— YOUR INSTRUCTIONS —
Please repeat the data below exactly, with the pictures removed.

— RECORDS FOR PROCESSING —
##########

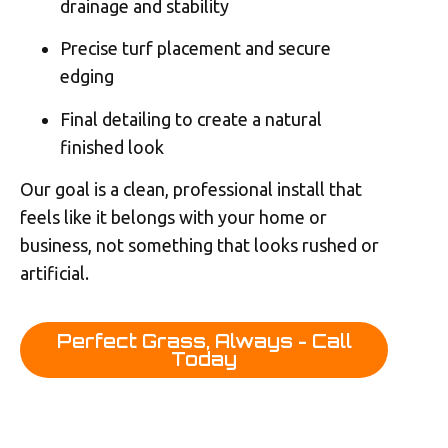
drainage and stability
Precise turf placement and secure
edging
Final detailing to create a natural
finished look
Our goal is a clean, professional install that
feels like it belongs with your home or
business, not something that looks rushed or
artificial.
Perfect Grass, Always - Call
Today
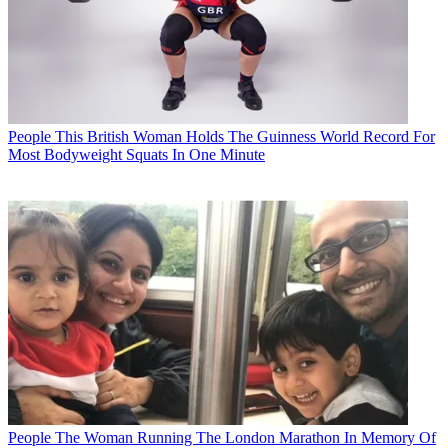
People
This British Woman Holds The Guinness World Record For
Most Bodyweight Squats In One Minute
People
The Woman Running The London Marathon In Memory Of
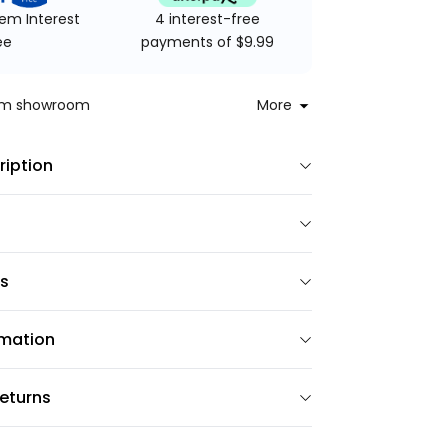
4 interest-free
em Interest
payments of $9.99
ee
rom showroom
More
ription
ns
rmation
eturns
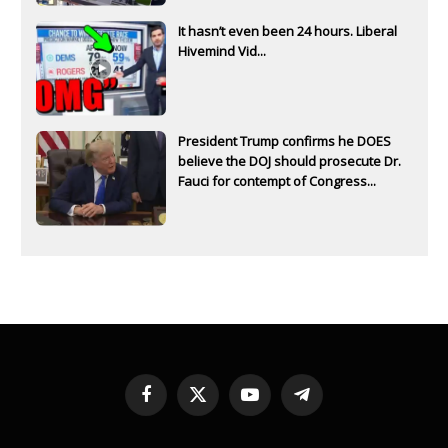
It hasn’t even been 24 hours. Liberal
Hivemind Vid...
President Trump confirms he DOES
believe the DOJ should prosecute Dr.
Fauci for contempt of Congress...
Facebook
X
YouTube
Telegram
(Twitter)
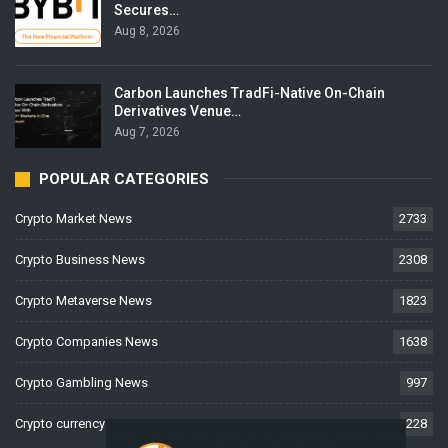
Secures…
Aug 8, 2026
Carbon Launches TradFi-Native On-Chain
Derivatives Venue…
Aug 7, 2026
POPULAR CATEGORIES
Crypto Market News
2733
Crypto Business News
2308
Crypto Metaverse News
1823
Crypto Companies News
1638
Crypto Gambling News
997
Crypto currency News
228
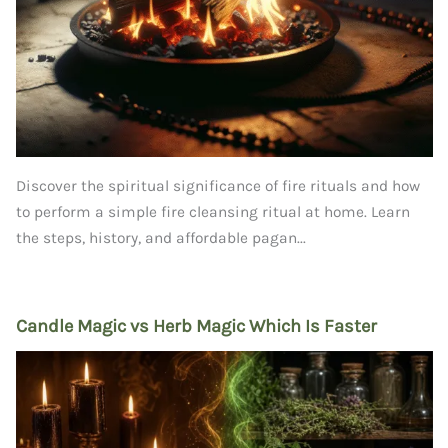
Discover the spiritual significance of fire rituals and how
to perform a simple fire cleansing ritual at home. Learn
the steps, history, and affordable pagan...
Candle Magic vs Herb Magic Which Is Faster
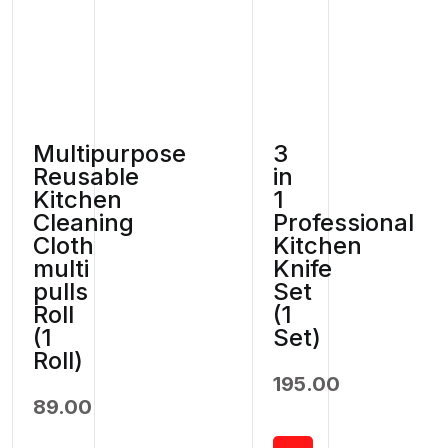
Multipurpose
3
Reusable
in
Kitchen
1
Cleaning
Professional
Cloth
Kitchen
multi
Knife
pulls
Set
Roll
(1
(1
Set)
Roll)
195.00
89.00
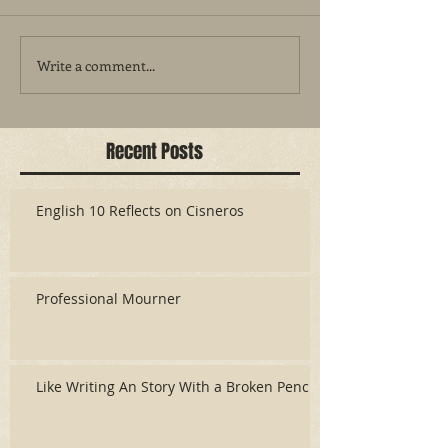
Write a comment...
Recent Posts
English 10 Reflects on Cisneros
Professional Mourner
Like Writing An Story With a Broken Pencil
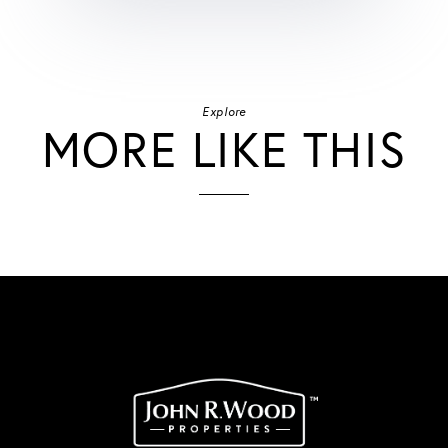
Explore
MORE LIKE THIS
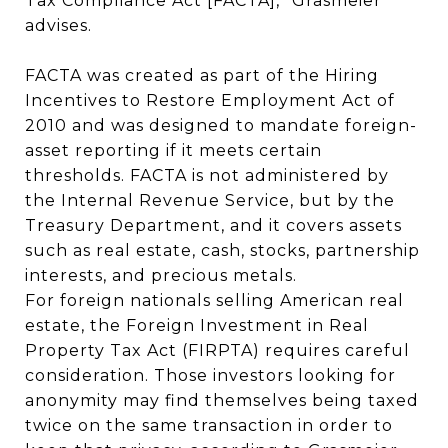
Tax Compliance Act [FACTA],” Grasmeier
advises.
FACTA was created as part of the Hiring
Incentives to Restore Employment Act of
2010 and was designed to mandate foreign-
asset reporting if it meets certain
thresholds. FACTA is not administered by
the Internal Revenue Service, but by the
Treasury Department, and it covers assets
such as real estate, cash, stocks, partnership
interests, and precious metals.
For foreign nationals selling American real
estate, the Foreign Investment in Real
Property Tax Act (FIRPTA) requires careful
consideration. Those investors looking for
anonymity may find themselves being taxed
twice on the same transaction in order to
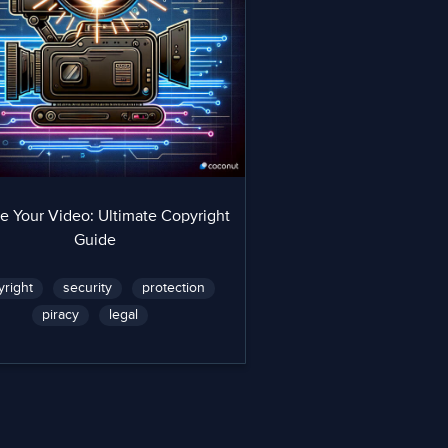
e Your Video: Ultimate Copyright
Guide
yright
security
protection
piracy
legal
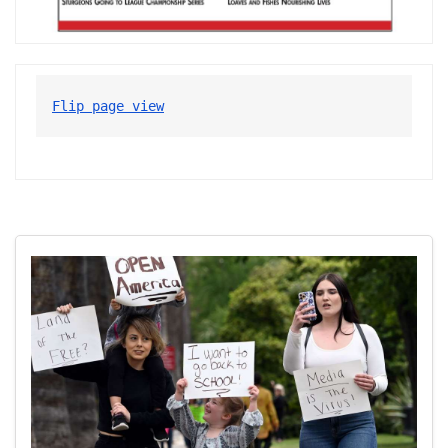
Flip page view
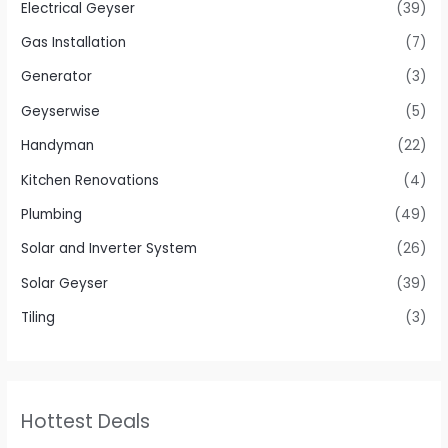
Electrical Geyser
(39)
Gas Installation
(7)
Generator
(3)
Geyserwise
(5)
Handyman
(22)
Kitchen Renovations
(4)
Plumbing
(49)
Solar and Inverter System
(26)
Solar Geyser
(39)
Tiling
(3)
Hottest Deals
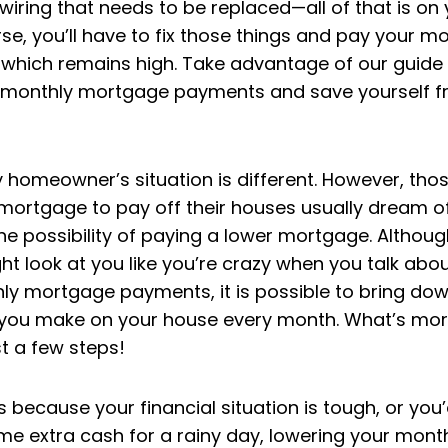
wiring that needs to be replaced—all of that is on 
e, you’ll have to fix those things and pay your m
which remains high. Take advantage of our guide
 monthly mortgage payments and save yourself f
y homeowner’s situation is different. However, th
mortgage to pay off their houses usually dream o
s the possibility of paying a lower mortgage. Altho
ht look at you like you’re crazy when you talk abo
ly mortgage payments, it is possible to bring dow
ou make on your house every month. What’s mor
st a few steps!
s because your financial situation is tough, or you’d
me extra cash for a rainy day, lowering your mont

##########

— EXPECTED OUTPUT —
drainage and stability
Precise turf placement and secure
edging
Final detailing to create a natural
finished look
Our goal is a clean, professional install that
feels like it belongs with your home or
business, not something that looks rushed or
artificial.
Perfect Grass, Always - Call
Today
People
This British Woman Holds The Guinness World Record For
Most Bodyweight Squats In One Minute
People
The Woman Running The London Marathon In Memory Of
4 interest-free
em Interest
payments of $9.99
ee
rom showroom
More
ription
ns
rmation
eturns
It hasn’t even been 24 hours. Liberal
Hivemind Vid...
President Trump confirms he DOES
believe the DOJ should prosecute Dr.
Fauci for contempt of Congress...
Facebook
X
YouTube
Telegram
(Twitter)
Secures…
Aug 8, 2026
Carbon Launches TradFi-Native On-Chain
Derivatives Venue…
Aug 7, 2026
POPULAR CATEGORIES
Crypto Market News
2733
Crypto Business News
2308
Crypto Metaverse News
1823
Crypto Companies News
1638
Crypto Gambling News
997
Crypto currency News
228
Discover the spiritual significance of fire rituals and how
to perform a simple fire cleansing ritual at home. Learn
the steps, history, and affordable pagan...
Candle Magic vs Herb Magic Which Is Faster
Multipurpose
3
Reusable
in
Kitchen
1
Cleaning
Professional
Cloth
Kitchen
multi
Knife
pulls
Set
Roll
(1
(1
Set)
Roll)
195.00
89.00
Write a comment...
Recent Posts
English 10 Reflects on Cisneros
Professional Mourner
Like Writing An Story With a Broken Pencil
Explore
MORE LIKE THIS
Tax Compliance Act [FACTA],” Grasmeier
advises.
FACTA was created as part of the Hiring
Incentives to Restore Employment Act of
2010 and was designed to mandate foreign-
asset reporting if it meets certain
thresholds. FACTA is not administered by
the Internal Revenue Service, but by the
Treasury Department, and it covers assets
such as real estate, cash, stocks, partnership
interests, and precious metals.
For foreign nationals selling American real
estate, the Foreign Investment in Real
Property Tax Act (FIRPTA) requires careful
consideration. Those investors looking for
anonymity may find themselves being taxed
twice on the same transaction in order to
e Your Video: Ultimate Copyright
Guide
yright
security
protection
piracy
legal
Flip page view
Electrical Geyser
(39)
Gas Installation
(7)
Generator
(3)
Geyserwise
(5)
Handyman
(22)
Kitchen Renovations
(4)
Plumbing
(49)
Solar and Inverter System
(26)
Solar Geyser
(39)
Tiling
(3)
Hottest Deals
wiring that needs to be replaced—all of that is on 
e, you’ll have to fix those things and pay your m
which remains high. Take advantage of our guide
 monthly mortgage payments and save yourself f
y homeowner’s situation is different. However, th
mortgage to pay off their houses usually dream o
s the possibility of paying a lower mortgage. Altho
ht look at you like you’re crazy when you talk abo
ly mortgage payments, it is possible to bring dow
ou make on your house every month. What’s mor
st a few steps!
s because your financial situation is tough, or you’d
me extra cash for a rainy day, lowering your mont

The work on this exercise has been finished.